In essence I wish to know how to approach implementing tail -F Linux command functionality in Haskell. My goal is to follow a log file, such as a web server log file, and compute various real time statistics by parsing the input as it comes in. Ideally with no interruptions if the log file is rotated with logrotate or similar service.
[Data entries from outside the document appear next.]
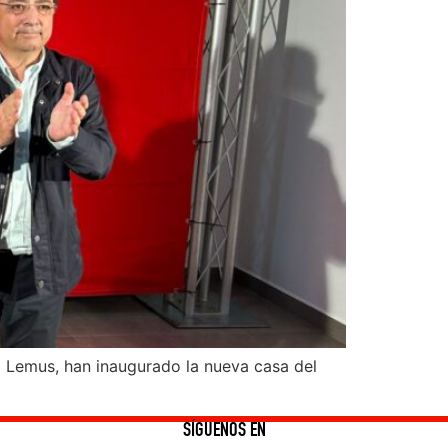
el Lemus, han inaugurado la nueva casa del
SÍGUENOS EN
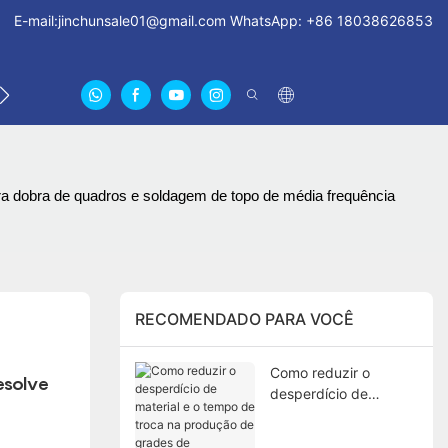
E-mail:
jinchunsale01@gmail.com
WhatsApp: +86 18038626853
ENTRE EM CONTATO CONOSCO
SOBRE NÓS CERTIFI
ra dobra de quadros e soldagem de topo de média frequência
RECOMENDADO PARA VOCÊ
Como reduzir o
solve 
desperdício de
material e o tempo de
troca na produção de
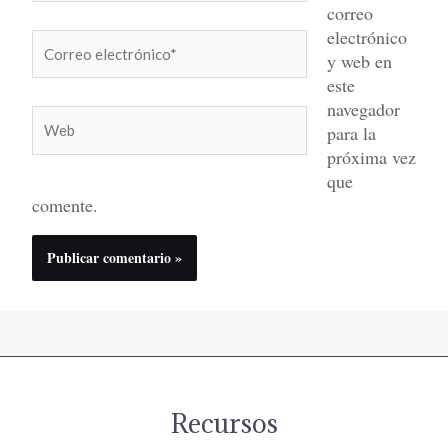
correo
electrónico
Correo
y web en
electrónico*
este
navegador
Web
para la
próxima vez
que
comente.
Recursos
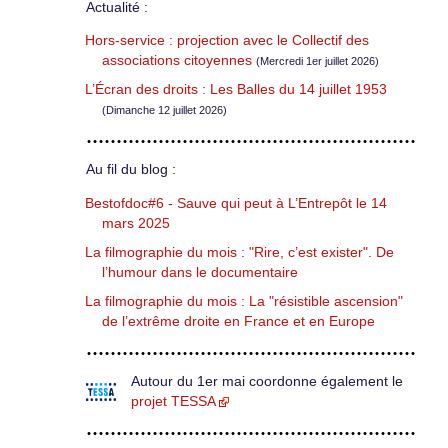
Actualité :
Hors-service : projection avec le Collectif des
associations citoyennes
(Mercredi 1er juillet 2026)
L’Écran des droits : Les Balles du 14 juillet 1953
(Dimanche 12 juillet 2026)
Au fil du blog :
Bestofdoc#6 - Sauve qui peut à L’Entrepôt le 14
mars 2025
La filmographie du mois : "Rire, c’est exister". De
l’humour dans le documentaire
La filmographie du mois : La "résistible ascension"
de l’extrême droite en France et en Europe
Autour du 1er mai coordonne également le
projet TESSA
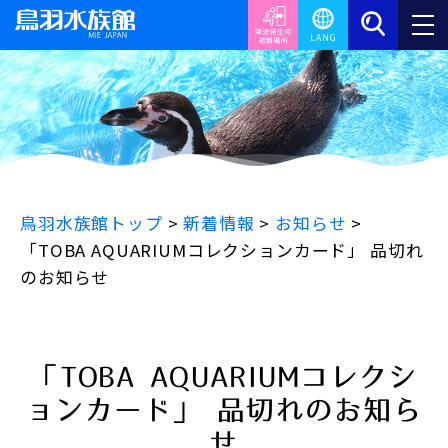
鳥羽水族館トップ
>
新着情報
>
お知らせ
>
「TOBA AQUARIUMコレクションカード」 品切れ
のお知らせ
「TOBA AQUARIUMコレクシ
ョンカード」 品切れのお知ら
せ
I'm somewhat at loss on how to even approach the problem and what should I take into consideration in terms of performance in presence of lazy I/O. Would any of the streaming libraries be relevant here?

like image 709
ppb Avatar asked Dec 19 '16 20:12

ppb


1 Answers

This is a partial answer, as it doesn't handle file truncation by logrotate. It avoids lazy I/O and uses the bytestring, streaming, streaming-bytestring and hinotify packages.

Some preliminary imports:

{-# language OverloadedStrings #-}
module Main where

import qualified Data.ByteString
import Data.ByteString.Lazy.Internal (defaultChunkSize)
import qualified Data.ByteString.Streaming as B
import Streaming
import qualified Streaming.Prelude as S
import Control.Concurrent.QSem
import System.INotify
import System.IO (withFile,IOMode(ReadMode))
import System.Environment (getArgs)

Here's the "tailing" function:

tailing :: FilePath -> (B.ByteString IO () -> IO r) -> IO r
tailing filepath continuation = withINotify $ \i -> do
    sem <- newQSem 1
    addWatch i [Modify] filepath (\_ -> signalQSem sem)
    withFile filepath ReadMode (\h -> continuation (handleToStream sem h))
    where
    handleToStream sem h = B.concat . Streaming.repeats $ do
        lift (waitQSem sem)
        readWithoutClosing h
    -- Can't use B.fromHandle here because annoyingly it closes handle on EOF
    -- instead of just returning, and this causes problems on new appends.
    readWithoutClosing h = do
        c <- lift (Data.ByteString.hGetSome h defaultChunkSize)
        if Data.ByteString.null c
           then return ()
           else do B.chunk c
                   readWithoutClosing h

It takes a file path an a callback that consumes a streaming bytestring.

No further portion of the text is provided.